Holiday in Central Asia (18):  Shakhrisabz in Uzbekistan 

Today (Day 17) was technically a day at leisure but, although I had been there in 2006,  I had previously signed up for an optional excursion to Shakhrisabz for an extra £50.  In fact, but one of the group decided to make the trip (the odd one out had been before) and we made the two-hour journey in three cars. All the drivers were pretty manic, driving constantly at about 100 km per hour (around 70 mph) which seemed faster on roads which, while decent by the standards of Central Asia, were far from the standard of a British motorway. 

Shakhrisabz is famous as the birthplace of Tamerlane who gave it its present name which in Tajik stands for ‘Green Town’.

Timur bin Taraghay Barlas (1336–1405) was a 14th century warlord of Turco-Mongol descent, conqueror of much of Western and central Asia, and founder of the Timurid Empire (1370–1405) in Central Asia and of the Timurid dynasty which survived in some form until 1857. He is also known as Timur-e Lang which translates to Timur the Lame or Tamerlane, as he was lame after sustaining an injury to the leg as a child.

He was born in Shakhrisabz in 1346 and later ruled over an empire that extended in modern nations from south eastern Turkey, Syria, Iraq, Kuwait, Iran, through central Asia encompassing part of Kazakhstan, Afghanistan, Russia, Turkmenistan, Uzbekistan, Kyrgyzstan, Pakistan, India, even approaching Kashgar in China.

Tamerlane’s legacy is a mixed one, for while Central Asia blossomed, some say even peaked, under his reign, other places such as Baghdad, Damascus and other Arab, Persian and Turkic cities were sacked and destroyed and many thousands of people were slaughtered. He is therefore one of history’s greatest and cruelest conquerors responsible for an estimated 17 million deaths as a result of his 14 military campaigns.

However, under the post-independence Karimov regime and subsequently, Tamerlane is revered as the founder of the Uzbek nation, even though he was not an Uzbek, he did not speak Uzbek, and he massacred large numbers of Uzbeks.

The main sight in Shakhrisabz is the Ak-Seray or White Palace. The palace is named as the colour denoting noble descent, not as the visual impression, since blue, green and gold patterned the vast mosaics. When Tamerlane had it constructed at the beginning of the 15th century, two towers of 215 feet (65 metres) flanked a portal arch of 130 feet (40 metres) high and 70 feet (22 metres) wide, but the central arch collapsed a couple of centuries ago and the two remaining towers are in a sorry state of repair. 

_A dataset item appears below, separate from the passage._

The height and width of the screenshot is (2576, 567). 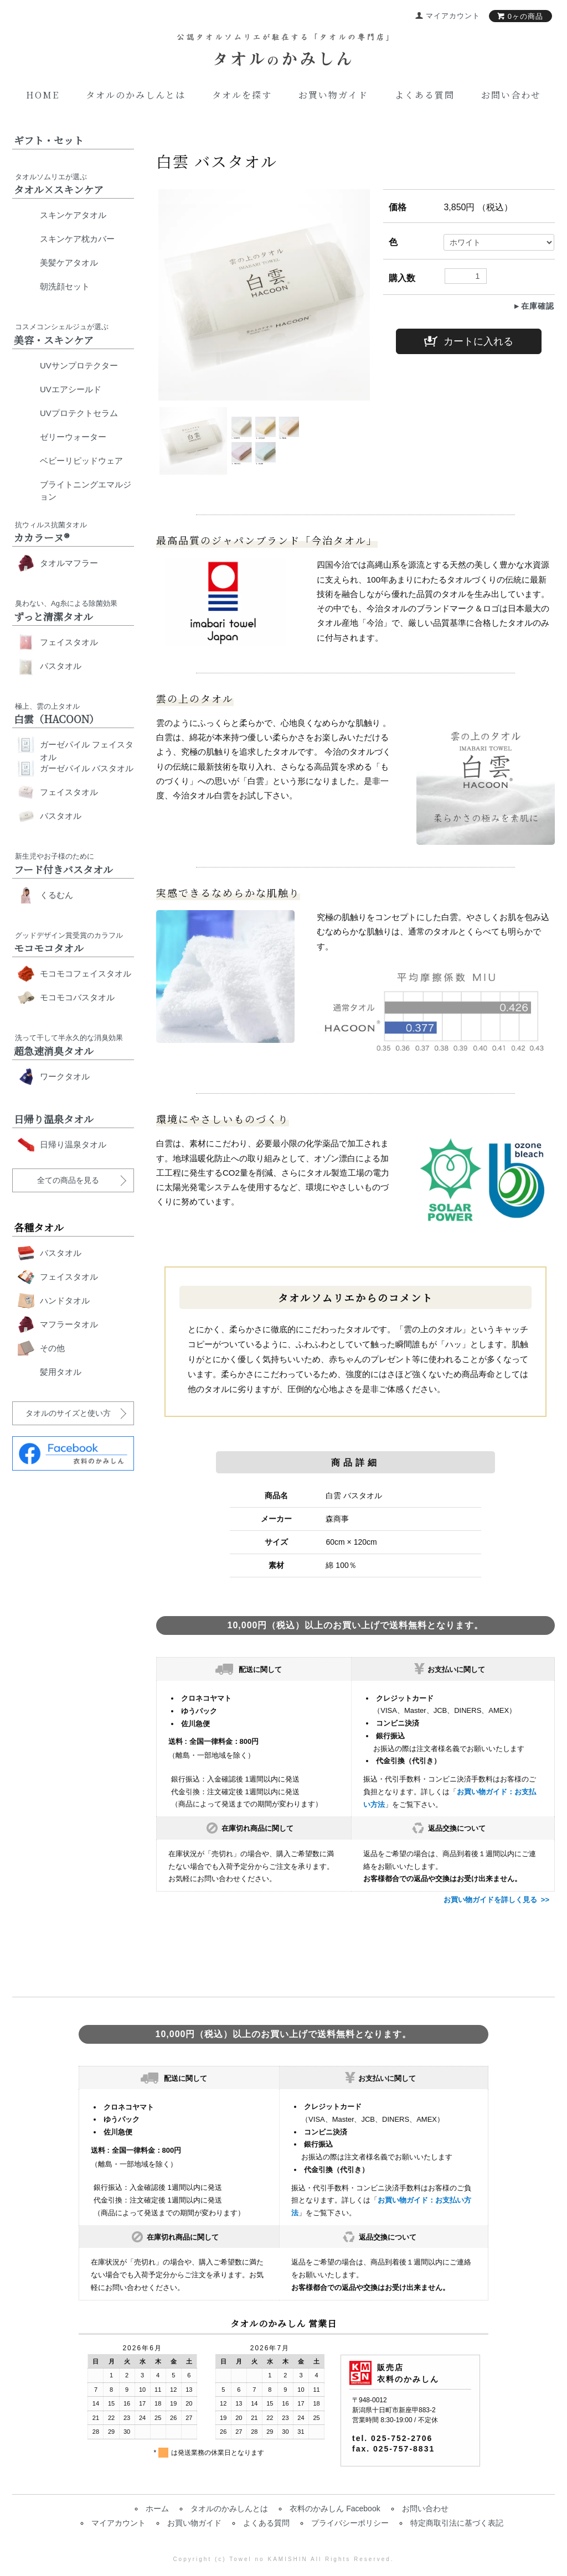 I want to click on タオルのかみしんとは, so click(x=135, y=95).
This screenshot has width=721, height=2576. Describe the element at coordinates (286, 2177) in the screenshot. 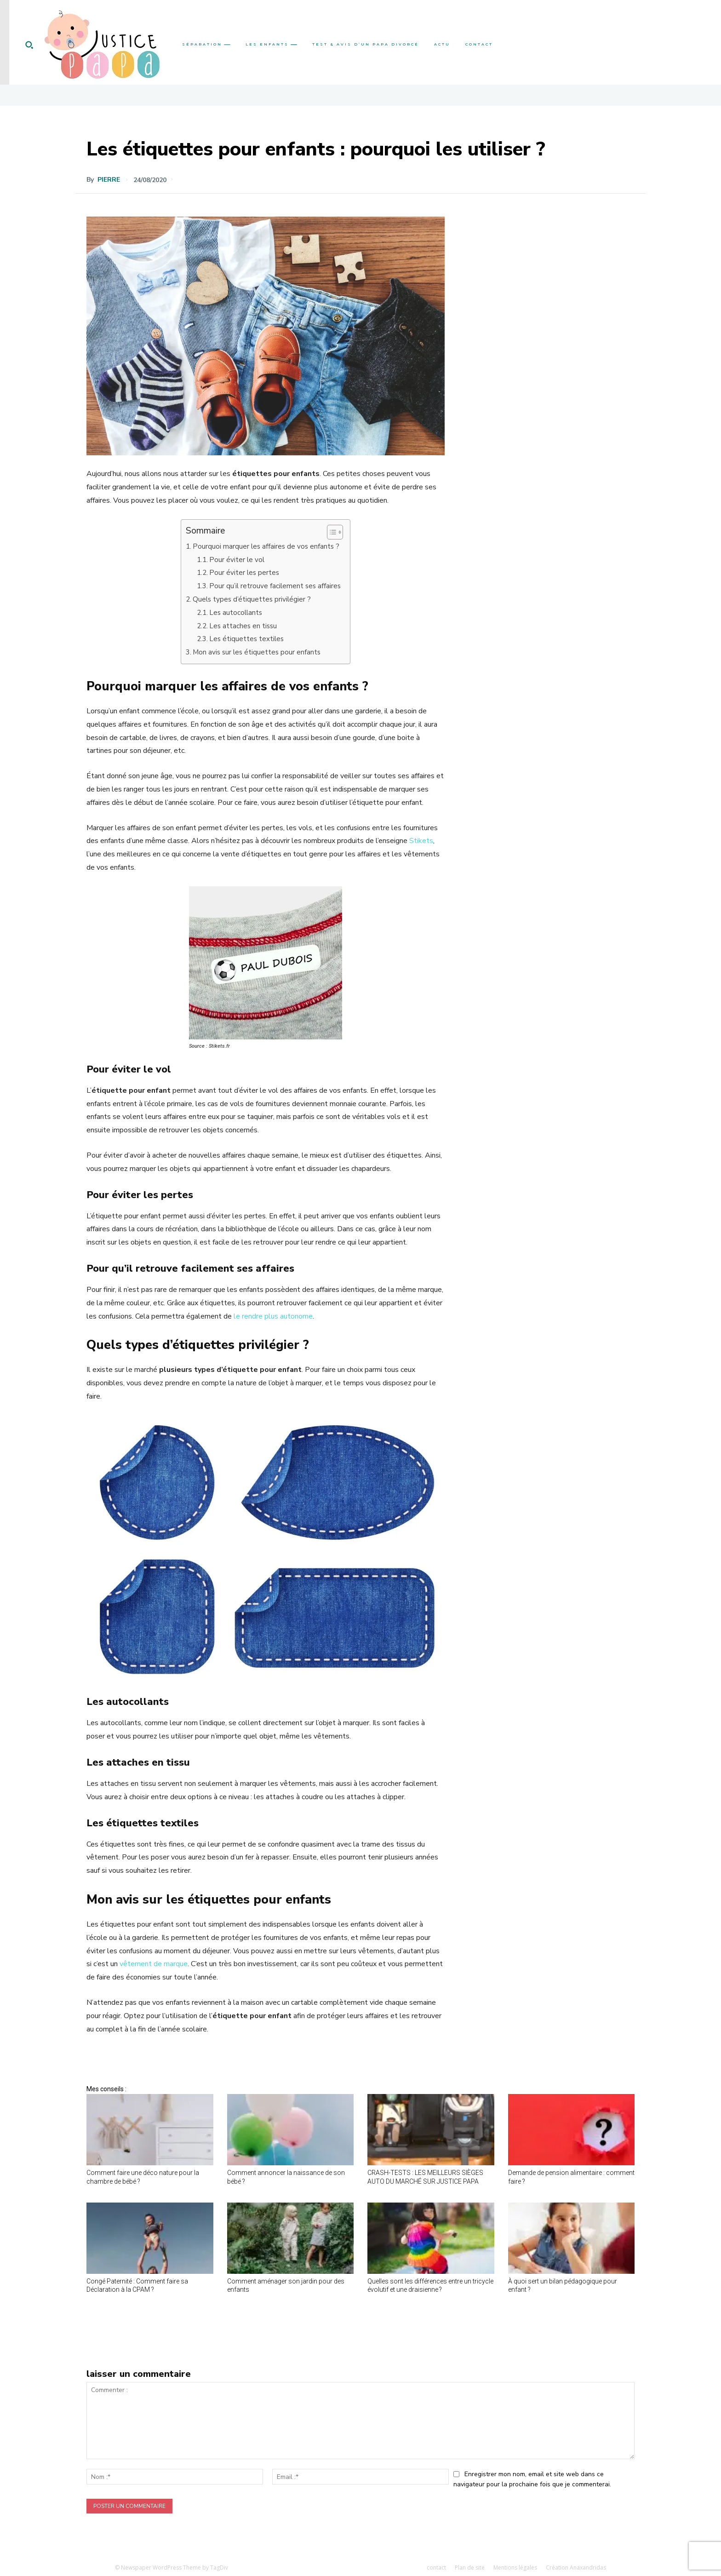 I see `Comment annoncer la naissance de son bébé ?` at that location.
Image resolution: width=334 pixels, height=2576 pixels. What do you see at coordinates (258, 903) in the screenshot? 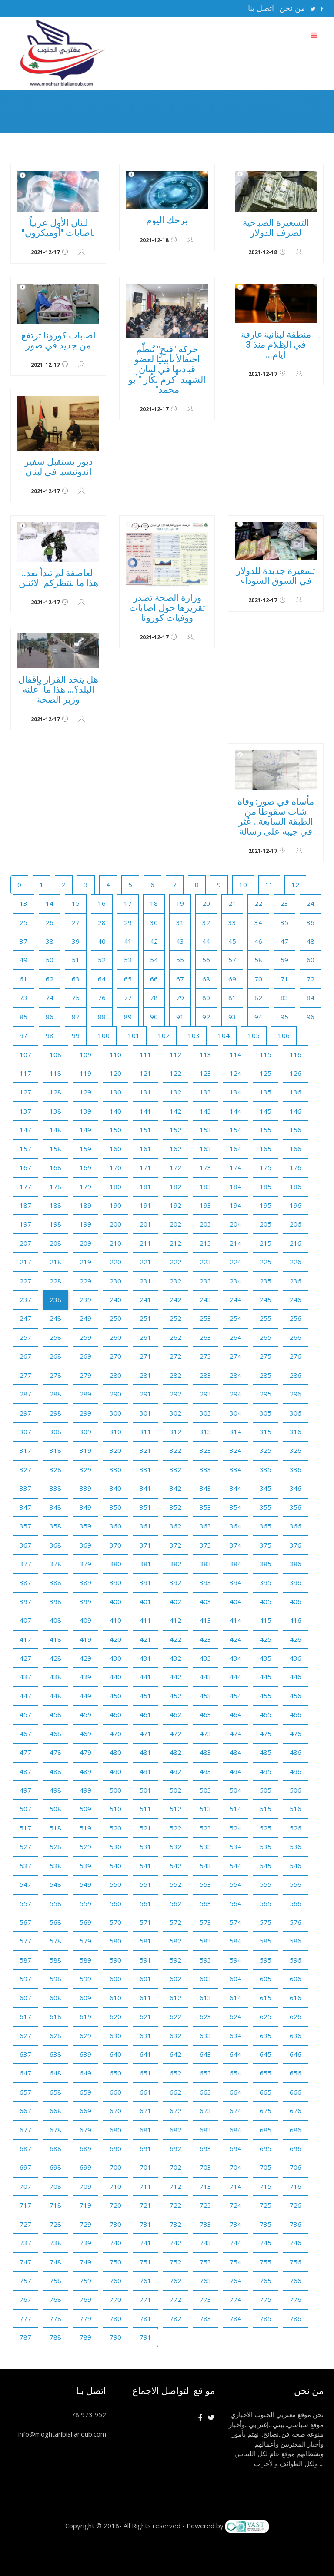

Nevertheless it remains awesome and underlines Tamerlane’s boast “Let he who doubts our power and munificence look upon our buildings”. The open park behind Ak-Seray used to have a statue of Lenin but, since 1996, it has displayed a huge statue of local hero Tamerlane. 

Since my visit in 2006, much of central Shakhrisabz has been destroyed and replaced by open areas which seemingly are popular with the locals but angered the administrators of the UN World Heritage Site scheme. 

Besides the Ak Serai, the other main place to be visited in Shakhrisabz is a pair of ensembles called Dor-us-Siadat (Seat of Power and Might) and Dor-ut-Tilavat (Seat of Respect and Consideration). In 2006, we saw both but, on this visit, we only went to the first because our guide insisted that the second had been reconstructed used in a very poor style.  

Dor-us-Siadat is a crumbling mausoleum that was built to honour Jehangir, the eldest and favourite son of Tamerlane who was killed in 1375 aged only 22 when he fell from a horse. Behind the mausoleum is a crypt discovered in 1943 when a child playing football fell through the ground. This is still called Tamerlane’s crypt although he was never buried here and the simple musty room seems far too plain for such a conqueror.

We were back in Samarkand in time for a late lunch in a grand restaurant named after the city. Before we left the restaurant, Timur broke the news that, two days before we were due to enter the fifth and final country of our tour, Turkmenistan had decided not to admit us. This is in spite of all the reassurances from VJV before our departure that we could purchase a visa for $100 at the Turkmenistan border. At this stage, we have no idea what the revised arrangements will be.

After a leisurely dinner at one more city restaurant, the “Istiqlol”, we continued with our planned itinerary by taking an evening train from Samarkand to Bukhara.  This is a journey of 276 km (170 miles) which took an hour and a half in comfortable style.